(Data items)

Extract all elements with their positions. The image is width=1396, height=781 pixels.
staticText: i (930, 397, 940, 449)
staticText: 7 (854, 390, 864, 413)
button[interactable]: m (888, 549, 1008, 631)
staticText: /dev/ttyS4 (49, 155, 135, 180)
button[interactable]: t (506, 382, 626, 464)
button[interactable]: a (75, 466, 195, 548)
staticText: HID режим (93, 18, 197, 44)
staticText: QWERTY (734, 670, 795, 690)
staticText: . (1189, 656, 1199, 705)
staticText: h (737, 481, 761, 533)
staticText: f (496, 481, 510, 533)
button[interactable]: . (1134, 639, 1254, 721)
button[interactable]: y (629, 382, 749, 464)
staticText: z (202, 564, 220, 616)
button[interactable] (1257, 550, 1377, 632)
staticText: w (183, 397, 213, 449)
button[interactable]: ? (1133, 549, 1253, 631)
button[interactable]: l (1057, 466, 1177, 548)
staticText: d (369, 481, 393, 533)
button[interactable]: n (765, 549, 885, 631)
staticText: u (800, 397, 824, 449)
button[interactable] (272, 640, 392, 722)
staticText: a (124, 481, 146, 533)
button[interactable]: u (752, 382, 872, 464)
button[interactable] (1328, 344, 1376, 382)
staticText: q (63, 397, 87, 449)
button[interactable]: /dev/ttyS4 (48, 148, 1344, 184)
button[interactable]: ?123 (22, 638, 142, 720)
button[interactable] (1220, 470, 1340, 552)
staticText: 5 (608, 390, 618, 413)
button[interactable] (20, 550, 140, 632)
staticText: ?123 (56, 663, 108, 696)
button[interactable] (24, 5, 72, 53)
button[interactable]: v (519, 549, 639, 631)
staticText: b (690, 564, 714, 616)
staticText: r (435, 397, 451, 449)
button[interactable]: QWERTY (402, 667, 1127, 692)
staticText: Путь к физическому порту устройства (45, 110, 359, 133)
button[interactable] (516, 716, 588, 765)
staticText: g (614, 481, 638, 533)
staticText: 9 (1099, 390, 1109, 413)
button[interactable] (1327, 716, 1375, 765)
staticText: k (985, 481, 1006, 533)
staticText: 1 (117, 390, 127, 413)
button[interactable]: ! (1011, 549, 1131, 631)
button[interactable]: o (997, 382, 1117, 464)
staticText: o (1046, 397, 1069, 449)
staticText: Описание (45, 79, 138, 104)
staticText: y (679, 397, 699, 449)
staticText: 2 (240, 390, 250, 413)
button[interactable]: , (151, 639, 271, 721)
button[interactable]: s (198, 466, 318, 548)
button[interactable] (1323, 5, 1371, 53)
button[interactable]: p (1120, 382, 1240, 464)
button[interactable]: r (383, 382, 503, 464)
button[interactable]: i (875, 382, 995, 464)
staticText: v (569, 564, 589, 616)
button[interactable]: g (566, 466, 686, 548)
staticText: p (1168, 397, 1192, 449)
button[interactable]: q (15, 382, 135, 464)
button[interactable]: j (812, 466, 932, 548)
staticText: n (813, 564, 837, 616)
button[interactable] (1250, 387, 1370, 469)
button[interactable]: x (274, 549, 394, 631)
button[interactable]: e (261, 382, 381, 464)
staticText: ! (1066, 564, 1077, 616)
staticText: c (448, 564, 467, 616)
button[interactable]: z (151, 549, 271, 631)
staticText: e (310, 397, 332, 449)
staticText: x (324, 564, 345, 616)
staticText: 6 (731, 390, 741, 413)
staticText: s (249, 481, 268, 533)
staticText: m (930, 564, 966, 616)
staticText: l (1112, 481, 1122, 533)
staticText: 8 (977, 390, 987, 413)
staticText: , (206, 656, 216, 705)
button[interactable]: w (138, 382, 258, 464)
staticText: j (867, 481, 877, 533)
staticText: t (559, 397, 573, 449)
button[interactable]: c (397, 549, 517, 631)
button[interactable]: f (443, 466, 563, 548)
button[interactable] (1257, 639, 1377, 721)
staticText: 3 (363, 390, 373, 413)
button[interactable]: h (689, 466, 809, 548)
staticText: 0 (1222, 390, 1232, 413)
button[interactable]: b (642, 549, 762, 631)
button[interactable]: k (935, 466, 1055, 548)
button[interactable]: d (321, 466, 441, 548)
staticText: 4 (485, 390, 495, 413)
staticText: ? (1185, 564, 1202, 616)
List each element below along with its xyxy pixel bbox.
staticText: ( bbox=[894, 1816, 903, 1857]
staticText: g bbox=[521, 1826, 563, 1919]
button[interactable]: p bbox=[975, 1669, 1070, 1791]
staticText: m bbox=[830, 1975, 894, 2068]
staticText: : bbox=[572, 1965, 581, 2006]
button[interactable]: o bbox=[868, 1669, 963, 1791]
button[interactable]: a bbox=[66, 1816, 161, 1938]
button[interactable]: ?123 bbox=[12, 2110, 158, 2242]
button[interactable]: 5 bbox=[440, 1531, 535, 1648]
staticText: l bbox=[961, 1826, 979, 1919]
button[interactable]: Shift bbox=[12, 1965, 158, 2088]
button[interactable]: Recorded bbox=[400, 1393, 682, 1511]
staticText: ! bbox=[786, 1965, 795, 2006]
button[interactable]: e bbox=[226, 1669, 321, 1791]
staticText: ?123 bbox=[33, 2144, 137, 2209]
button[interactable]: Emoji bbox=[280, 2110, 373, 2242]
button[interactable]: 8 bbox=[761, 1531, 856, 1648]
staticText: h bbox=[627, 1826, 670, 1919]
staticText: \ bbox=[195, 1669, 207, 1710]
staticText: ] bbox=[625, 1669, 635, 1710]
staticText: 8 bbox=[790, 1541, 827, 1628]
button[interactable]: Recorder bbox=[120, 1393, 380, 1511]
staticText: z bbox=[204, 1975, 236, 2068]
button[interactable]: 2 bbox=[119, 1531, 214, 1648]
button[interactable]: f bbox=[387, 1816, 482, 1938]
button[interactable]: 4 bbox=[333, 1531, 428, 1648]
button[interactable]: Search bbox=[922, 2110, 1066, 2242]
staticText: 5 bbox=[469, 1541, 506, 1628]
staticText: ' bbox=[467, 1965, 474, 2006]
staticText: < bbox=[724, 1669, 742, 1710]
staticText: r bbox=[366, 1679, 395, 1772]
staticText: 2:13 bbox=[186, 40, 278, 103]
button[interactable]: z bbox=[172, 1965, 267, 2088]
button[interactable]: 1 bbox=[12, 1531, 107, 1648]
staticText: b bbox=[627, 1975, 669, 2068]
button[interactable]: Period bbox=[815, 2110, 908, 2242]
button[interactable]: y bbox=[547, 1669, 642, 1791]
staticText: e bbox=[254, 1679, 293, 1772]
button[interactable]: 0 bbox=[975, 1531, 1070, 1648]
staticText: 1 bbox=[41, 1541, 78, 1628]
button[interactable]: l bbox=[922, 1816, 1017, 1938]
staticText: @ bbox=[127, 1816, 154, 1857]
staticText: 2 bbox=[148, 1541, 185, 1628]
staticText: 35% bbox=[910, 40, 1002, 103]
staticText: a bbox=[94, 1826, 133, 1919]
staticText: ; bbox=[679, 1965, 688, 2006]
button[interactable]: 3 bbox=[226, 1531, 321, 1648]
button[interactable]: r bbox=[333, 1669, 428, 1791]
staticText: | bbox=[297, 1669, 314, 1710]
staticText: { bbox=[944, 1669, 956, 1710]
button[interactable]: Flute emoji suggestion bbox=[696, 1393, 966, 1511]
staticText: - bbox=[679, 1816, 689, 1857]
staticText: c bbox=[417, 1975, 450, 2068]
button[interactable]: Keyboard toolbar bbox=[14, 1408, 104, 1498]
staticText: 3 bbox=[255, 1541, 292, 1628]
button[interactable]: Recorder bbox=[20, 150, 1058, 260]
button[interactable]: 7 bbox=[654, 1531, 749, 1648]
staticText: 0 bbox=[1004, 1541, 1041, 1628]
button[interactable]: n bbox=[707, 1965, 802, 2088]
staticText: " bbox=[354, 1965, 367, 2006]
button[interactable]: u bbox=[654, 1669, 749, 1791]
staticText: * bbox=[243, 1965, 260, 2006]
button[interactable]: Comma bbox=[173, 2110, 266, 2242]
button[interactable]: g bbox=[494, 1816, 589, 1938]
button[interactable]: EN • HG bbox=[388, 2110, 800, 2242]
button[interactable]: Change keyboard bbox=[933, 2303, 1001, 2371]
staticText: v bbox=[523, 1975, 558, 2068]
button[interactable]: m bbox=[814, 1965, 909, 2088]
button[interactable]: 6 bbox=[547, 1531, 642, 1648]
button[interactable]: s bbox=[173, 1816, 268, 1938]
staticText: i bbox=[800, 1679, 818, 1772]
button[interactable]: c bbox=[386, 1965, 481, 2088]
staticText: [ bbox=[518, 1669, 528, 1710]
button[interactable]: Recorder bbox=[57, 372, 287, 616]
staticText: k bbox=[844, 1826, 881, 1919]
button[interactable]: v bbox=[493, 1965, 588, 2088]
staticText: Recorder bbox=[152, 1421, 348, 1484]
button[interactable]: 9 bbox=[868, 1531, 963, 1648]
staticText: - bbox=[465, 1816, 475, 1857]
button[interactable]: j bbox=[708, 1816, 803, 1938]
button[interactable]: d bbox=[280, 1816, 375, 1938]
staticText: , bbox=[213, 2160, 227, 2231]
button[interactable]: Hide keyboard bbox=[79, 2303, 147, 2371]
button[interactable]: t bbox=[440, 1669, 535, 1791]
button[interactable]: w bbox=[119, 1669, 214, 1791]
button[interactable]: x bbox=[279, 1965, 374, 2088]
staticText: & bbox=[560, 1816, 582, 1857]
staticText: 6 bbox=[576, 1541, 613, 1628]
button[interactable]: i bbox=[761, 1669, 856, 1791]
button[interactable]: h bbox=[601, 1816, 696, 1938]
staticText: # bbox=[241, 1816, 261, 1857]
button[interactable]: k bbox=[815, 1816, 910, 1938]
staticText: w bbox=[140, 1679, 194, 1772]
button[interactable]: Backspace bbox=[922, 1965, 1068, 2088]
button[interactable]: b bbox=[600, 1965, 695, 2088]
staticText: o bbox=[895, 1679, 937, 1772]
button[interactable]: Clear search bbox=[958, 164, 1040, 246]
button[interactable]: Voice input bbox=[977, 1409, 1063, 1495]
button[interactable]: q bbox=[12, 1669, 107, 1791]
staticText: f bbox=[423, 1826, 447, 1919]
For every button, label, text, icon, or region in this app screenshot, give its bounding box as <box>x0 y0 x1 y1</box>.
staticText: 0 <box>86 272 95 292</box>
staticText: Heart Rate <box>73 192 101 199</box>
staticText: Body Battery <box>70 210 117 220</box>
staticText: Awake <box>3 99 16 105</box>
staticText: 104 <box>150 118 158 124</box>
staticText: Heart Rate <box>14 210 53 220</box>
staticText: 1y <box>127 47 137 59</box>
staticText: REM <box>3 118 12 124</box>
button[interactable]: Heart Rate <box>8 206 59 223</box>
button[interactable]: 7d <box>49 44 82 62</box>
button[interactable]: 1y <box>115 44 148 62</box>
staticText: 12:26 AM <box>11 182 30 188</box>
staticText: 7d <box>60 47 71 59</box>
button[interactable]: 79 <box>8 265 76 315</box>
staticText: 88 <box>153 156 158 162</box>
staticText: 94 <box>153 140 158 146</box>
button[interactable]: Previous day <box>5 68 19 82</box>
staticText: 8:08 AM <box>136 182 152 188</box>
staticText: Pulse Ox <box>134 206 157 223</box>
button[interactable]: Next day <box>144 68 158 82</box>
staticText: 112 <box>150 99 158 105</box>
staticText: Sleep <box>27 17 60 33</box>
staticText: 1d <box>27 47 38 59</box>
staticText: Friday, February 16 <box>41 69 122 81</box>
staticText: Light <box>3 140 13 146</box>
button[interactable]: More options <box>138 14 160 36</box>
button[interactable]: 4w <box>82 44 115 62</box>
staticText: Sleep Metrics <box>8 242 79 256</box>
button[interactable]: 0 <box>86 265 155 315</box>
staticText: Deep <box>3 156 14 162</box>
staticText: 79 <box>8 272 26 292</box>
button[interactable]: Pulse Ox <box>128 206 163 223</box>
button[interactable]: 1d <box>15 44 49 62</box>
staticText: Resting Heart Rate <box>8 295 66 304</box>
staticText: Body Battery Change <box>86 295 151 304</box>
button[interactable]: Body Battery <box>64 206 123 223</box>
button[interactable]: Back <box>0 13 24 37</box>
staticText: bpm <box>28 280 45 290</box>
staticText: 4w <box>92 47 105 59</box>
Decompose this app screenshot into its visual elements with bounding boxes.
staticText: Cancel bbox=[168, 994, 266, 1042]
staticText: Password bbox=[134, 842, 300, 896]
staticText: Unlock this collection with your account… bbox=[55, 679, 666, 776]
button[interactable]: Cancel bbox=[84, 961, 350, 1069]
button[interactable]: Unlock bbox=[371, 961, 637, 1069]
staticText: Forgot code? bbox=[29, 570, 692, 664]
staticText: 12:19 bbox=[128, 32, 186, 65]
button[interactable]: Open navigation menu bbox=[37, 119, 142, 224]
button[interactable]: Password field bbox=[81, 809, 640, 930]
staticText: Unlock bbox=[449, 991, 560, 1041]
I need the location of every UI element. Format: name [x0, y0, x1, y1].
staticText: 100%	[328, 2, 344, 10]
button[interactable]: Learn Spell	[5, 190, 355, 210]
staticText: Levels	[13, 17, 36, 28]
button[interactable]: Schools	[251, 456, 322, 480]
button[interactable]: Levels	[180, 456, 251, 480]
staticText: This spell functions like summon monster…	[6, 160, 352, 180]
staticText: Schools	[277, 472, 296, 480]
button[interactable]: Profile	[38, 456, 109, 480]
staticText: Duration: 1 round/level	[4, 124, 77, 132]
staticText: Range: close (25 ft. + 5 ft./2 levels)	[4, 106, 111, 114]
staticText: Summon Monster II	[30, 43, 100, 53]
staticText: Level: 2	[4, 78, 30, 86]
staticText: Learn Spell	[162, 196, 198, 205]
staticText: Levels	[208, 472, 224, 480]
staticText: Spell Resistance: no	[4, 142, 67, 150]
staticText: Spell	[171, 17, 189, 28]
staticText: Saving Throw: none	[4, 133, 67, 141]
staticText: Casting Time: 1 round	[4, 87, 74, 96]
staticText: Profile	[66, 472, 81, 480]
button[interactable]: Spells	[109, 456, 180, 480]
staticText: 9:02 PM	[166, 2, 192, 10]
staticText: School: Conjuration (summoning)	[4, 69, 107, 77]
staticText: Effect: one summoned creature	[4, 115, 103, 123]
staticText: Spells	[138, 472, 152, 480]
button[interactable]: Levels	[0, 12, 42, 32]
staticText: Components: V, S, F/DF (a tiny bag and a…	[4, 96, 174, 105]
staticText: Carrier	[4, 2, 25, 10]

* _YOUR GOAL_
Your answer should be the lines from the one containing "I need the location" to the end of the entries above, restated exactly and alone.

* _TASK RESPONSE_
I need the location of every UI element. Format: name [x0, y0, x1, y1].
staticText: 100%	[328, 2, 344, 10]
button[interactable]: Learn Spell	[5, 190, 355, 210]
staticText: Levels	[13, 17, 36, 28]
button[interactable]: Schools	[251, 456, 322, 480]
button[interactable]: Levels	[180, 456, 251, 480]
staticText: This spell functions like summon monster…	[6, 160, 352, 180]
staticText: Schools	[277, 472, 296, 480]
button[interactable]: Profile	[38, 456, 109, 480]
staticText: Duration: 1 round/level	[4, 124, 77, 132]
staticText: Range: close (25 ft. + 5 ft./2 levels)	[4, 106, 111, 114]
staticText: Summon Monster II	[30, 43, 100, 53]
staticText: Level: 2	[4, 78, 30, 86]
staticText: Learn Spell	[162, 196, 198, 205]
staticText: Levels	[208, 472, 224, 480]
staticText: Spell Resistance: no	[4, 142, 67, 150]
staticText: Spell	[171, 17, 189, 28]
staticText: Saving Throw: none	[4, 133, 67, 141]
staticText: Casting Time: 1 round	[4, 87, 74, 96]
staticText: Profile	[66, 472, 81, 480]
button[interactable]: Spells	[109, 456, 180, 480]
staticText: 9:02 PM	[166, 2, 192, 10]
staticText: School: Conjuration (summoning)	[4, 69, 107, 77]
staticText: Effect: one summoned creature	[4, 115, 103, 123]
staticText: Spells	[138, 472, 152, 480]
button[interactable]: Levels	[0, 12, 42, 32]
staticText: Components: V, S, F/DF (a tiny bag and a…	[4, 96, 174, 105]
staticText: Carrier	[4, 2, 25, 10]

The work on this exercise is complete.